**What to produce:** An exact transcription of every entry is required, with the images left out.

____ Provided records

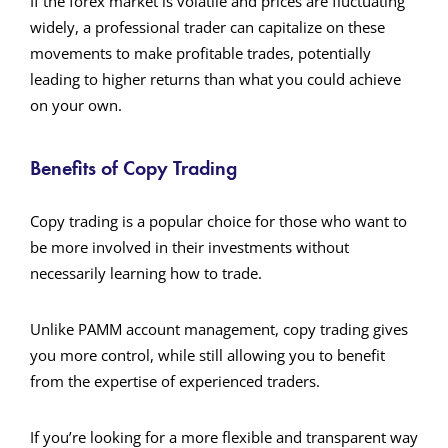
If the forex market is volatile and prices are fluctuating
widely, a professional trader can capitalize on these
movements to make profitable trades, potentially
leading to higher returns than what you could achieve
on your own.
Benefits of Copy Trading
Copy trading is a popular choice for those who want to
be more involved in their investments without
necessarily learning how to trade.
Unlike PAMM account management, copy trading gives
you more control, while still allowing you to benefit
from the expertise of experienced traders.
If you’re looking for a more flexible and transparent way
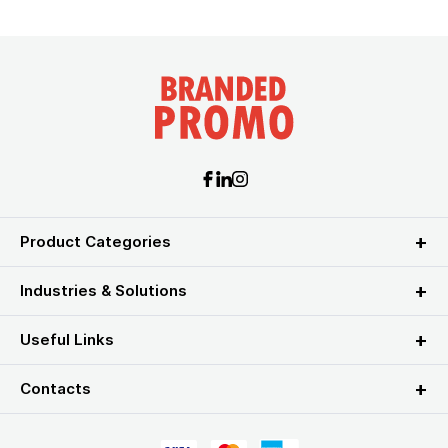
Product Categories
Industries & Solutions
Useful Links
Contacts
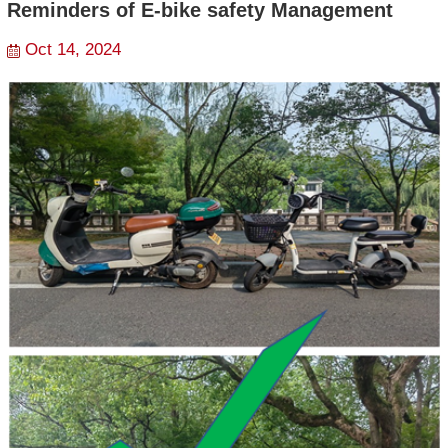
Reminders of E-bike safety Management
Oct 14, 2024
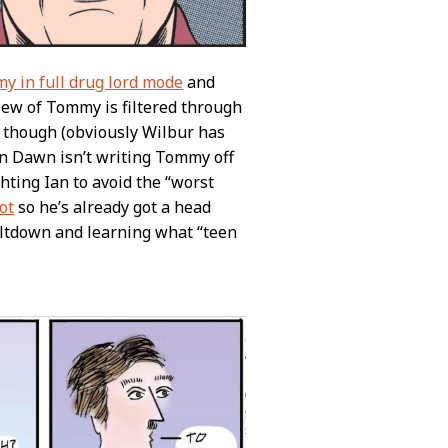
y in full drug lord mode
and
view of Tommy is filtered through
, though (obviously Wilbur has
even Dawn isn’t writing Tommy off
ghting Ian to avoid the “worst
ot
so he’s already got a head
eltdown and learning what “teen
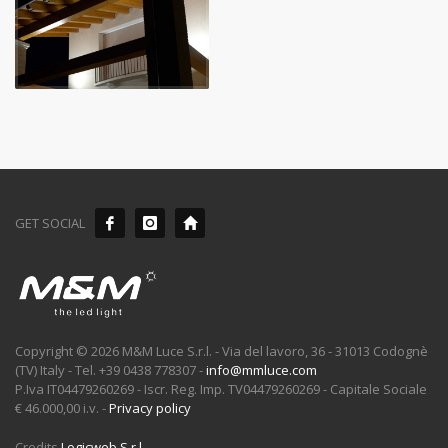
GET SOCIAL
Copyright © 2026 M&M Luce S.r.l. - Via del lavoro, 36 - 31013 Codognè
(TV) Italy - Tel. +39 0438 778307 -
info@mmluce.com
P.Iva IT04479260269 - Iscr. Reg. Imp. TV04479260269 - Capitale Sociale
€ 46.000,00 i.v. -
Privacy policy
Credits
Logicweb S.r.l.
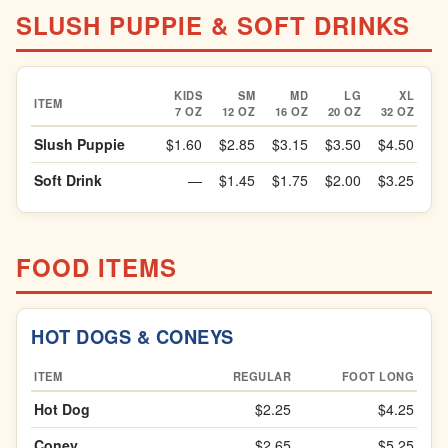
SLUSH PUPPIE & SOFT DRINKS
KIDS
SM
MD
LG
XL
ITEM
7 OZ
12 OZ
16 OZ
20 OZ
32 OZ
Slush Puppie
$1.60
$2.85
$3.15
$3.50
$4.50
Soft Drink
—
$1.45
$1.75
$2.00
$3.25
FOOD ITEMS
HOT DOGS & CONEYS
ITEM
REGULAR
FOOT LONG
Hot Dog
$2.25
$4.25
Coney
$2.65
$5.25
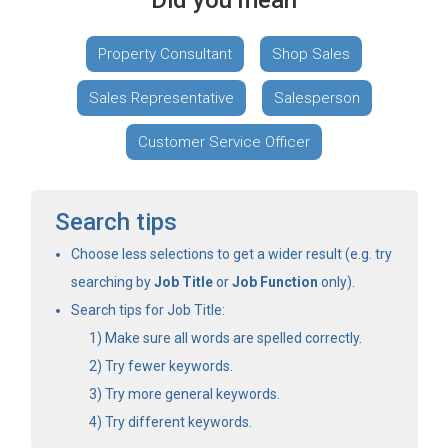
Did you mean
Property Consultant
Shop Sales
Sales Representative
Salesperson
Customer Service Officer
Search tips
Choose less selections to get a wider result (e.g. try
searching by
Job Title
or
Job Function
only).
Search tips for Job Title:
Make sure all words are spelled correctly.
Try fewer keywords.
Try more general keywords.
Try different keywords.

________

**Solution to the exercise:**
If the forex market is volatile and prices are fluctuating
widely, a professional trader can capitalize on these
movements to make profitable trades, potentially
leading to higher returns than what you could achieve
on your own.
Benefits of Copy Trading
Copy trading is a popular choice for those who want to
be more involved in their investments without
necessarily learning how to trade.
Unlike PAMM account management, copy trading gives
you more control, while still allowing you to benefit
from the expertise of experienced traders.
If you’re looking for a more flexible and transparent way
Product Categories
Industries & Solutions
Useful Links
Contacts
Reminders of E-bike safety Management
Oct 14, 2024
y in full drug lord mode
and
view of Tommy is filtered through
, though (obviously Wilbur has
even Dawn isn’t writing Tommy off
ghting Ian to avoid the “worst
ot
so he’s already got a head
eltdown and learning what “teen
GET SOCIAL
Copyright © 2026 M&M Luce S.r.l. - Via del lavoro, 36 - 31013 Codognè
(TV) Italy - Tel. +39 0438 778307 -
info@mmluce.com
P.Iva IT04479260269 - Iscr. Reg. Imp. TV04479260269 - Capitale Sociale
€ 46.000,00 i.v. -
Privacy policy
Credits
Logicweb S.r.l.
SLUSH PUPPIE & SOFT DRINKS
KIDS
SM
MD
LG
XL
ITEM
7 OZ
12 OZ
16 OZ
20 OZ
32 OZ
Slush Puppie
$1.60
$2.85
$3.15
$3.50
$4.50
Soft Drink
—
$1.45
$1.75
$2.00
$3.25
FOOD ITEMS
HOT DOGS & CONEYS
ITEM
REGULAR
FOOT LONG
Hot Dog
$2.25
$4.25
Coney
$2.65
$5.25
Did you mean
Property Consultant
Shop Sales
Sales Representative
Salesperson
Customer Service Officer
Search tips
Choose less selections to get a wider result (e.g. try
searching by
Job Title
or
Job Function
only).
Search tips for Job Title:
Make sure all words are spelled correctly.
Try fewer keywords.
Try more general keywords.
Try different keywords.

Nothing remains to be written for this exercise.